A few minutes later, they were in their car, driving towards the direction of the Millington's house.
As the car pulled in to an empty driveway, Emily had to clap her hands to her mouth to prevent herself from crying out.
The house in which her best friends, Lorraine and Jake Millington lived, was now completely engulfed in flames and on it's way down.
Michael put his arm around his sobbing wife as he watched firemen carry the remains of two people out of the blaze and into the folds of waiting body bags.
By the time the fire had died down, and the once two story house was no more than a 2 foot deep pile of ashes, it was 6:00 AM and the whole neighborhood was standing on the curb side, comforting each other and morning the loss of James and Lorraine.
Most stayed only momentarily then went home to clear a day on their calendars for the funeral.
Last to leave though, were Emily and Michael. They had stayed to see if anything could be salvaged to burry with their friends that coming Sunday, or to keep as a reminder of what was lost. A picture, a prized possession, even a hairbrush would be a welcome sight. They doubted they would find anything, but something seemed to hold them there, urging them to continue searching for what they were sure was a hopeless cause.
They were on the verge of heading back to the car and giving up the search, when a sound so human, though they were the only ones around, caught their attention. It was a sort of cooing, whispery, feather soft voice. A humming, if you will, and bouncing voice. And it appeared to be coming from a pile of debris at the corner of the rubble, under a thin layer of ash.
Emily gave Michael a worried glance as she neared the sound. Dropping to her knees, she bent over the dark coals and brushed them quickly away, so as not to burn her self.
She gasped, jumping back into her husband.

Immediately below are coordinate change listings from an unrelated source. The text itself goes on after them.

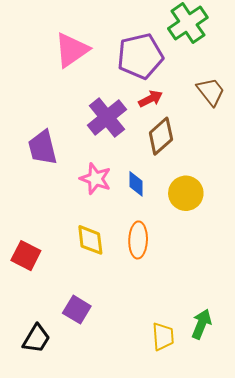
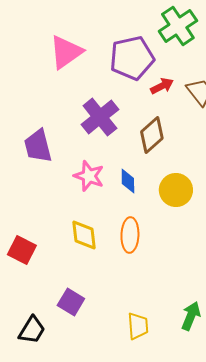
red arrow: (151, 99) -> (162, 86), moved
yellow trapezoid: (163, 337) -> (138, 326), moved

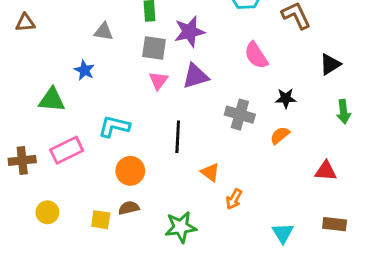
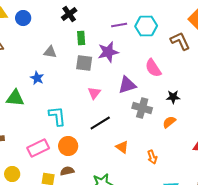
purple triangle: (195, 76) -> (127, 85), moved
pink triangle: (158, 81) -> (94, 93), moved
cyan L-shape: (114, 126) -> (57, 116), turned 70
black line: (178, 137) -> (100, 123), turned 55
pink rectangle: (67, 150) -> (38, 148), moved
orange arrow: (234, 199) -> (152, 157), moved, turned -48

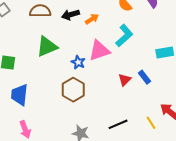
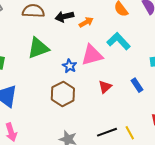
cyan L-shape: (124, 36) -> (119, 41), turned -95
red triangle: (125, 80) -> (105, 87), moved
yellow line: (151, 123) -> (130, 133), moved

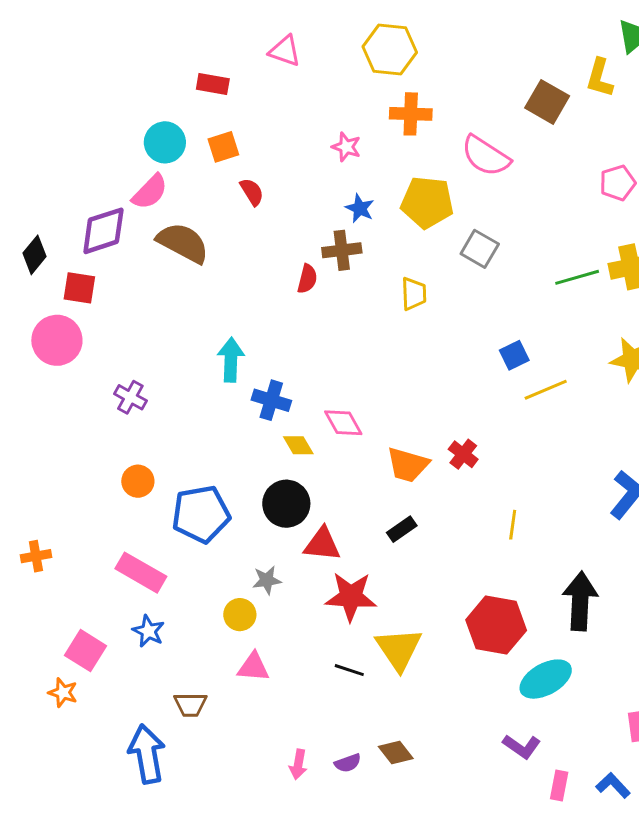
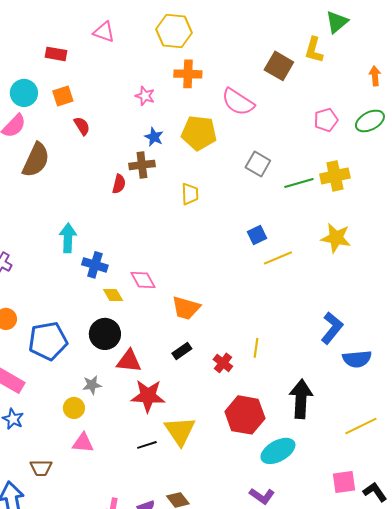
brown semicircle: (183, 243) -> (36, 160), turned 87
gray square: (480, 249) -> (258, 164), moved
red cross: (463, 454) -> (223, 363), moved
black line: (349, 670) -> (147, 445), turned -36

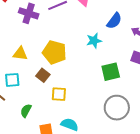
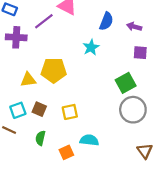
yellow triangle: (20, 54) -> (28, 80), moved
green square: (111, 72) -> (126, 83), moved
brown square: (43, 75) -> (39, 109), moved

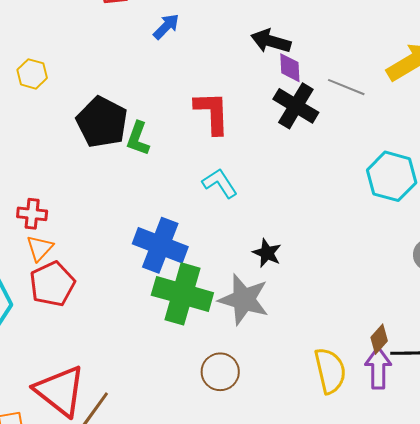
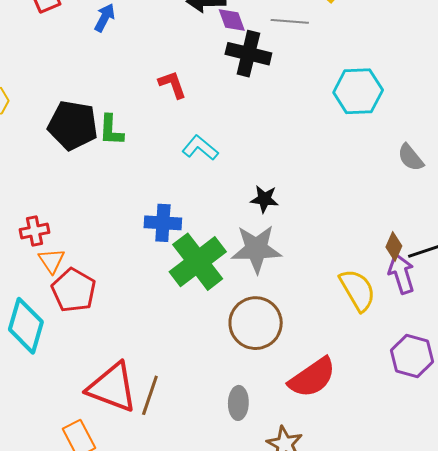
red L-shape: (212, 113) -> (172, 84), size x0.7
blue cross: (160, 245) -> (163, 223), size x0.7
green cross: (182, 294) -> (198, 262), turned -36
brown circle: (220, 372) -> (256, 323), size x1.4

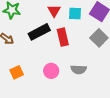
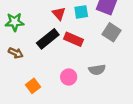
red rectangle: (63, 37) -> (74, 39), turned -42

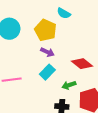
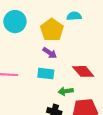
cyan semicircle: (64, 13) -> (74, 16), turned 136
cyan rectangle: (47, 72) -> (46, 74), turned 42

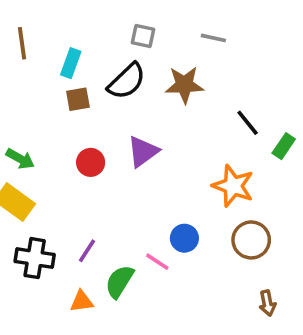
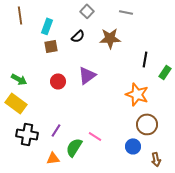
gray square: (143, 36) -> (87, 11), turned 32
black semicircle: (127, 81) -> (78, 36), size x0.6
black line: (248, 123) -> (145, 59), turned 49
blue circle: (184, 238) -> (133, 146), moved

Her face was as white as snow, still tearstained from earlier.
"I don't believe it!" She whispered, her voice hoarse, "I just… No… It can't be though. How?"
Michael as well seemed to be lost for words and simply opened and closed his mouth, gaping like a fish out of water.
"But how?" He finally managed to say, releasing his wife and watching as she bent again to the chore of sweeping away hot coals.
When she finally stood up again, she was cradling something gently in her arms, her face still pale from shock.
"It is…" she said, moving her hand to reveal what she had unearthed in the layers of ashes.
There, cooing softly and looking bemusedly up at the two people hovering silently above her, was the smallest baby girl, covered in sooty remains of a house but looking as happy and innocent as a baby girl in any other situation should have.